* [Problem to work on]: Word for word, copy the line containing "sociedad limit" and each line after it in the records below, ending with the last line.
+ + + + + + +
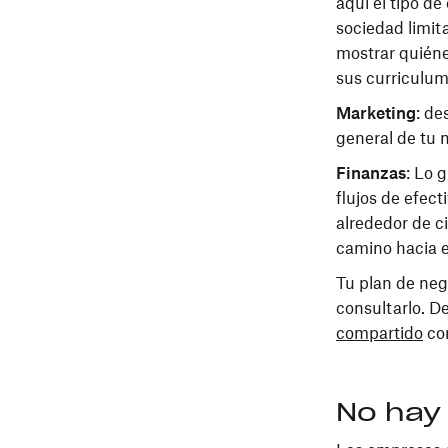
aquí el tipo d
sociedad limit
mostrar quiéne
sus curriculum
Marketing
: de
general de tu 
Finanzas
: Lo 
flujos de efec
alrededor de c
camino hacia e
Tu plan de neg
consultarlo. De
compartido
con
No hay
+ + + + + + +
* [Reply to the task]:
sociedad limit
mostrar quiéne
sus curriculum
Marketing
: de
general de tu 
Finanzas
: Lo 
flujos de efec
alrededor de c
camino hacia e
Tu plan de neg
consultarlo. De
compartido
con
No hay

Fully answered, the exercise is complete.